[Kimchi-devel] [PATCH] Move kimchi nginx config file to nginx default directory.
Aline Manera
alinefm at linux.vnet.ibm.com
Tue Apr 28 14:20:08 UTC 2015
Reviewed-by: Aline Manera <alinefm at linux.vnet.ibm.com>
On 28/04/2015 10:50, Jose Ricardo Ziviani wrote:
> - Move Kimchi nginx config file to /etc/nginx/conf.d.

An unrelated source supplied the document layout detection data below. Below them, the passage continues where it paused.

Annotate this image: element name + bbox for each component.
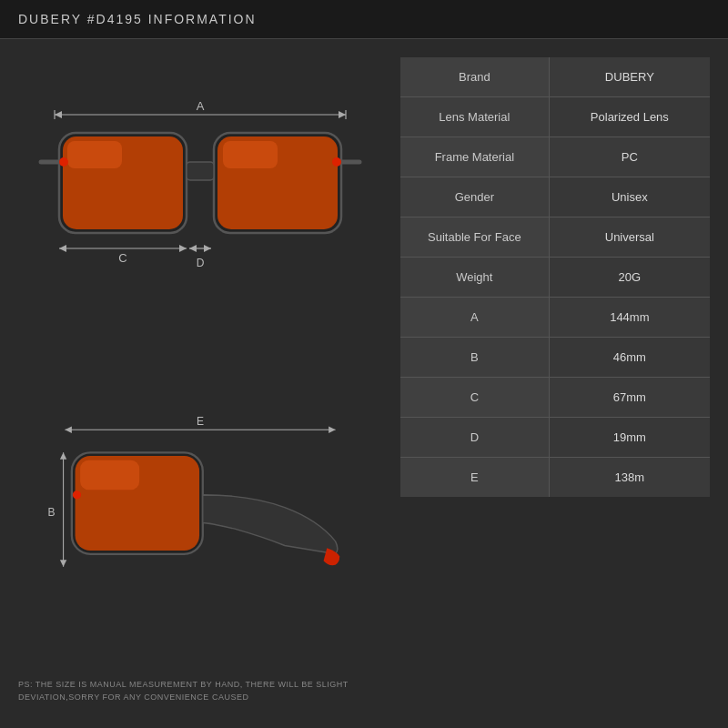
svg-marker-30: [60, 453, 66, 460]
svg-marker-19: [179, 245, 187, 252]
table-row: Lens MaterialPolarized Lens: [400, 97, 710, 137]
svg-rect-11: [223, 141, 278, 168]
spec-value: 144mm: [549, 298, 710, 338]
side-view-svg: E B: [27, 398, 373, 634]
spec-value: PC: [549, 137, 710, 177]
table-row: C67mm: [400, 378, 710, 418]
svg-text:D: D: [197, 257, 205, 269]
spec-value: Unisex: [549, 177, 710, 217]
svg-marker-23: [204, 245, 211, 252]
spec-value: 67mm: [549, 378, 710, 418]
svg-text:B: B: [48, 506, 56, 519]
table-row: BrandDUBERY: [400, 57, 710, 97]
svg-marker-3: [55, 111, 62, 118]
svg-text:E: E: [197, 415, 204, 428]
spec-label: C: [400, 378, 549, 418]
spec-label: B: [400, 338, 549, 378]
svg-marker-22: [189, 245, 197, 252]
spec-label: Weight: [400, 258, 549, 298]
spec-label: A: [400, 298, 549, 338]
svg-point-36: [73, 490, 81, 499]
right-panel: BrandDUBERYLens MaterialPolarized LensFr…: [400, 57, 710, 707]
spec-value: DUBERY: [549, 57, 710, 97]
left-panel: A: [18, 57, 382, 707]
table-row: Suitable For FaceUniversal: [400, 217, 710, 258]
table-row: GenderUnisex: [400, 177, 710, 217]
spec-label: Frame Material: [400, 137, 549, 177]
svg-rect-8: [67, 141, 122, 168]
side-view-diagram: E B: [18, 367, 382, 667]
svg-point-16: [332, 157, 341, 167]
front-view-diagram: A: [18, 57, 382, 358]
table-row: A144mm: [400, 298, 710, 338]
header: DUBERY #D4195 INFORMATION: [0, 0, 728, 39]
svg-rect-12: [187, 162, 214, 180]
specs-table: BrandDUBERYLens MaterialPolarized LensFr…: [400, 57, 710, 497]
table-row: Frame MaterialPC: [400, 137, 710, 177]
svg-marker-31: [60, 561, 66, 567]
spec-label: E: [400, 458, 549, 498]
page-title: DUBERY #D4195 INFORMATION: [18, 12, 257, 26]
spec-label: Suitable For Face: [400, 217, 549, 258]
svg-text:C: C: [118, 251, 126, 265]
svg-text:A: A: [197, 99, 205, 113]
spec-label: D: [400, 418, 549, 458]
table-row: B46mm: [400, 338, 710, 378]
svg-rect-35: [80, 460, 139, 490]
spec-label: Lens Material: [400, 97, 549, 137]
table-row: Weight20G: [400, 258, 710, 298]
spec-value: 20G: [549, 258, 710, 298]
main-content: A: [0, 39, 728, 725]
spec-value: Universal: [549, 217, 710, 258]
spec-value: 138m: [549, 458, 710, 498]
table-row: D19mm: [400, 418, 710, 458]
spec-label: Gender: [400, 177, 549, 217]
svg-marker-4: [339, 111, 346, 118]
spec-value: Polarized Lens: [549, 97, 710, 137]
table-row: E138m: [400, 458, 710, 498]
spec-value: 46mm: [549, 338, 710, 378]
svg-point-15: [59, 157, 68, 167]
spec-label: Brand: [400, 57, 549, 97]
spec-value: 19mm: [549, 418, 710, 458]
ps-note: PS: THE SIZE IS MANUAL MEASUREMENT BY HA…: [18, 675, 382, 707]
svg-marker-18: [59, 245, 66, 252]
front-view-svg: A: [27, 80, 373, 335]
svg-marker-26: [65, 427, 71, 433]
svg-marker-27: [329, 427, 335, 433]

> - Rename nginx_kimchi.conf to kimchi.conf.
> ---
> .gitignore | 2 +-
> configure.ac | 1 +
> contrib/kimchi.spec.fedora.in | 6 ++--
> contrib/kimchi.spec.suse.in | 7 ++--
> src/Makefile.am | 5 ++-
> src/kimchi/config.py.in | 2 ++
> src/kimchi/proxy.py | 12 +++----
> src/nginx.conf.in | 76 -------------------------------------------
> src/nginx/Makefile.am | 23 +++++++++++++
> src/nginx/kimchi.conf.in | 76 +++++++++++++++++++++++++++++++++++++++++++
> 10 files changed, 119 insertions(+), 91 deletions(-)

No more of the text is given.